Zusatzversicherung zur Altersvorsorge: Zwei Varianten
Enthält eine betriebliche Altersvorsorge eine Berufsunfähigkeitszusatzversicherung (BUZ) als Baustein, kann das zwei Dinge bedeuten:
- Beitragsbefreiung im Fall einer Berufsunfähigkeit
- Beitragsbefreiung und Auszahlung einer Berufsunfähigkeitsrente
Lohnt sich eine Berufsunfähigkeitsversicherung überhaupt?

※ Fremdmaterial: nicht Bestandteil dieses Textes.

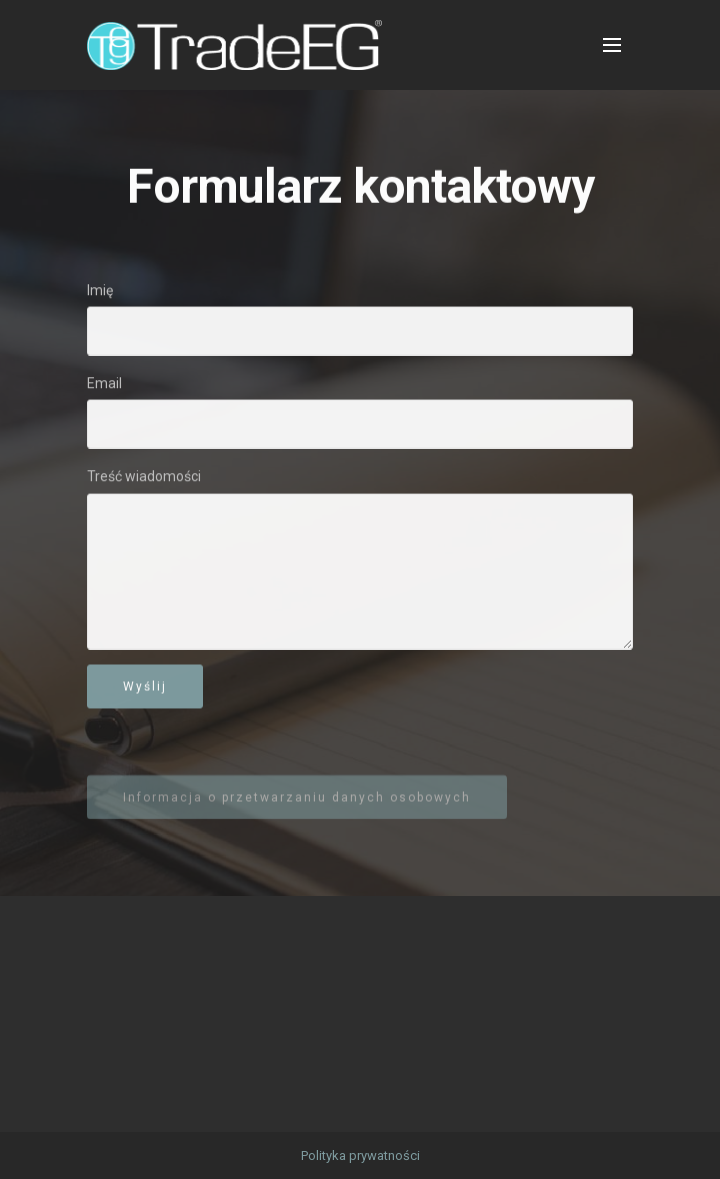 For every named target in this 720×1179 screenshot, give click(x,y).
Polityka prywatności (360, 1155)
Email (104, 384)
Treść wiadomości (144, 477)
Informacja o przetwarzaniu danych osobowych (297, 805)
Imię (100, 291) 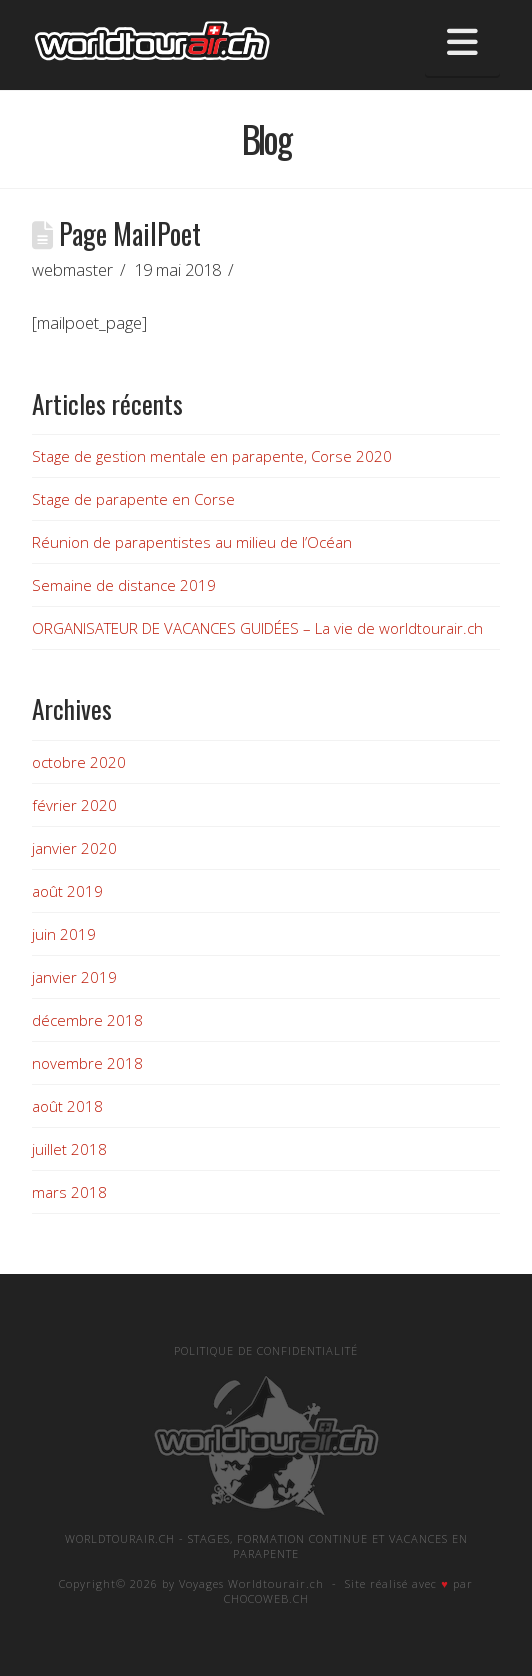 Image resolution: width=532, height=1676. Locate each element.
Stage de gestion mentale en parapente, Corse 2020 (212, 456)
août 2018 (67, 1106)
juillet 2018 (69, 1149)
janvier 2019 (74, 977)
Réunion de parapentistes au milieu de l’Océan (192, 542)
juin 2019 (64, 934)
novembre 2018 (87, 1063)
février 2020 (74, 805)
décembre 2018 (87, 1020)
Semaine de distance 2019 (124, 585)
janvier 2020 (74, 848)
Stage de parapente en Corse (133, 499)
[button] (462, 42)
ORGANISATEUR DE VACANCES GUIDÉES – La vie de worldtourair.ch (257, 628)
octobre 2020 (79, 762)
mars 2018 (69, 1192)
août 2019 (67, 891) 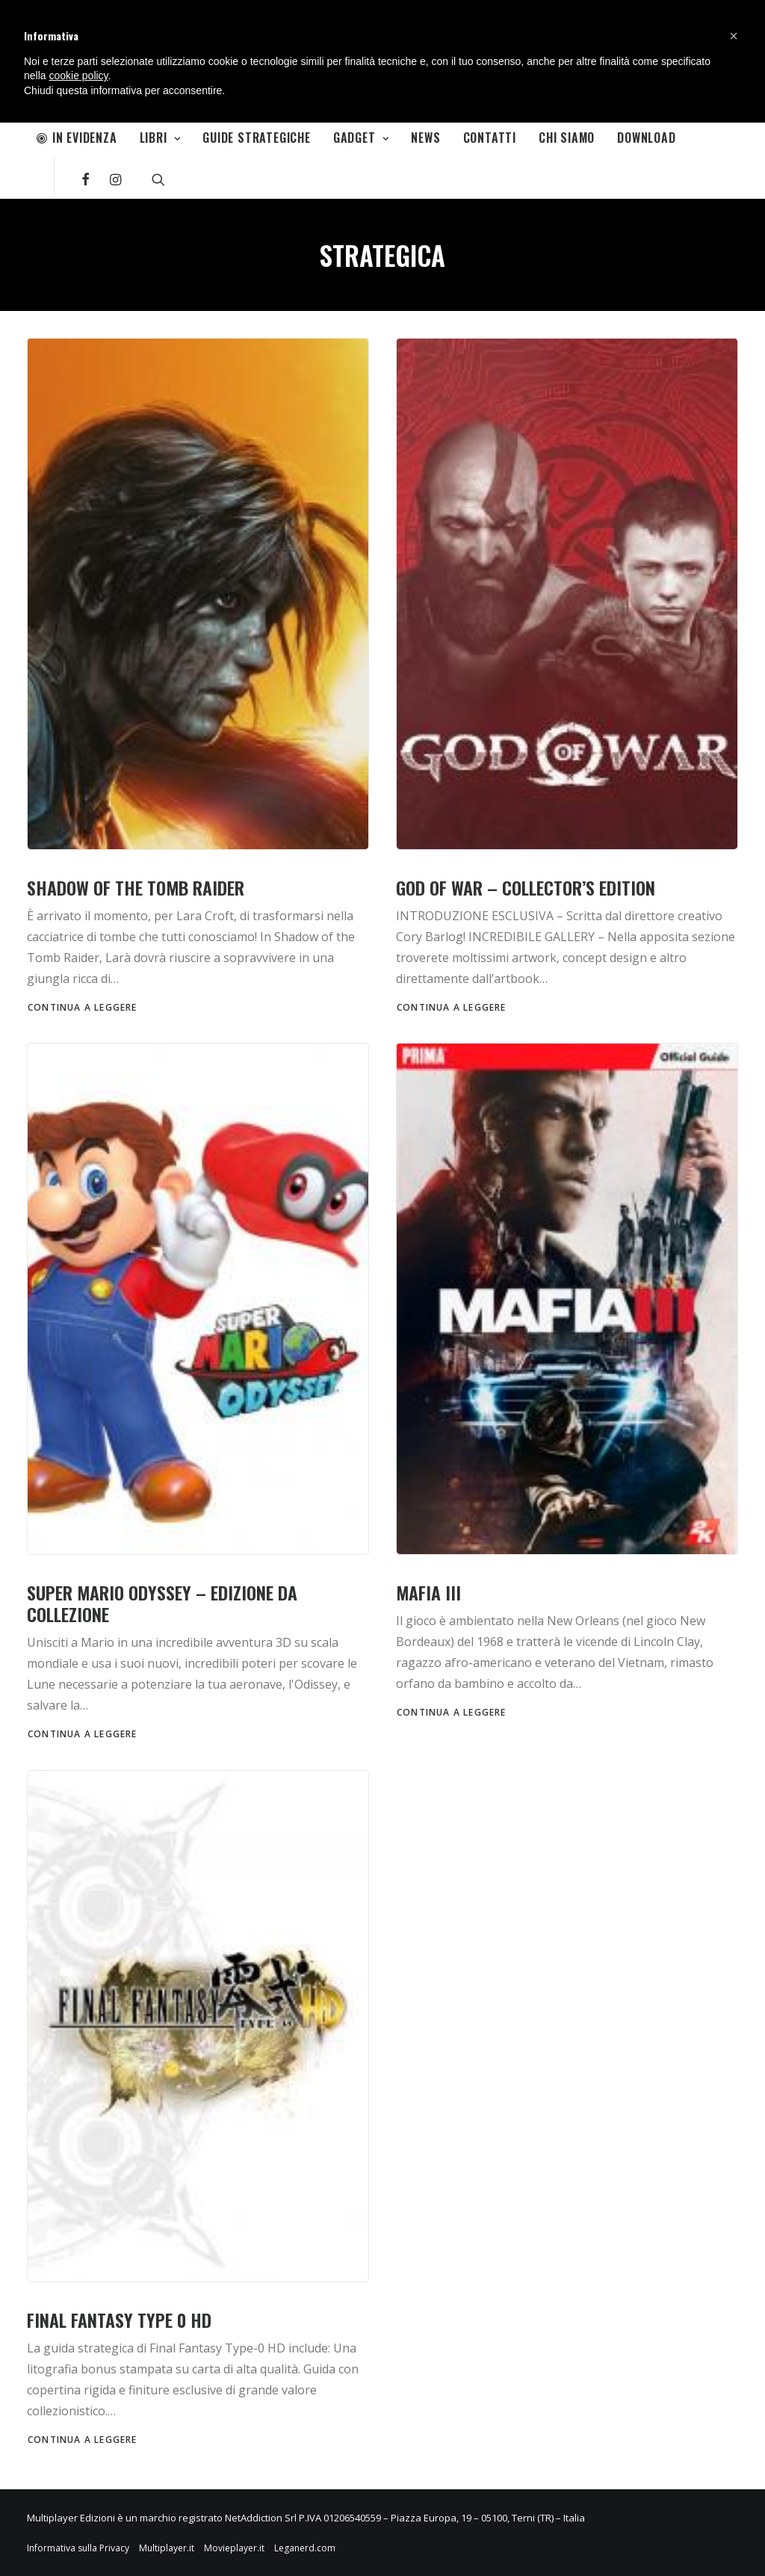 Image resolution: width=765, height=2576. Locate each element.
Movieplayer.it (234, 2548)
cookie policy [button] (78, 75)
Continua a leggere (82, 1007)
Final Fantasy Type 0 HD (119, 2319)
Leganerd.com (304, 2548)
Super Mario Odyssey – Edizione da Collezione (162, 1603)
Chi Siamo (567, 138)
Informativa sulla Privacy (78, 2548)
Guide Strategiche (256, 138)
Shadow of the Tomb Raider (135, 887)
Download (646, 138)
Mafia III (428, 1592)
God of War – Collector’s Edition (525, 887)
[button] (734, 36)
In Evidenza (77, 138)
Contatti (489, 138)
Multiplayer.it (166, 2548)
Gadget (360, 138)
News (425, 138)
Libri (160, 138) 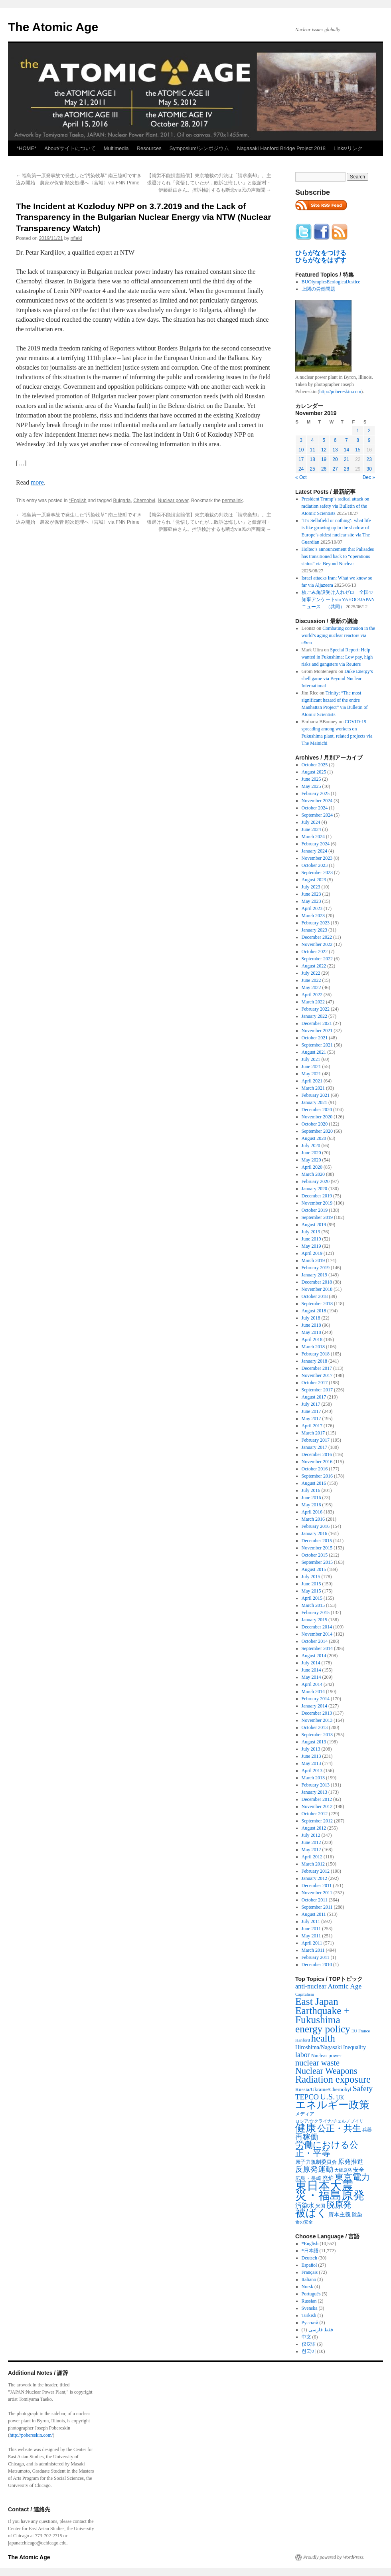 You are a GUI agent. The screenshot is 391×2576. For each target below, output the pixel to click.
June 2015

Leider ist das Risiko, aus gesundheitlichen Gründen berufsunfähig zu werden, relativ hoch – etwa jede vierte Person ist im Laufe ihres Lebens betroffen – und oft erweist sich die Absicherung durch die Erwerbsminderungsrente als unzureichend. Eine Berufsunfähigkeitsversicherung stellt eine gute Absicherung für diese Situation dar, da sie eine monatliche Rente zahlt, wenn man nicht länger im versicherten oder zuletzt ausgeübten Beruf arbeiten kann beziehungsweise zu mehr als 50 Prozent darin eingeschränkt ist.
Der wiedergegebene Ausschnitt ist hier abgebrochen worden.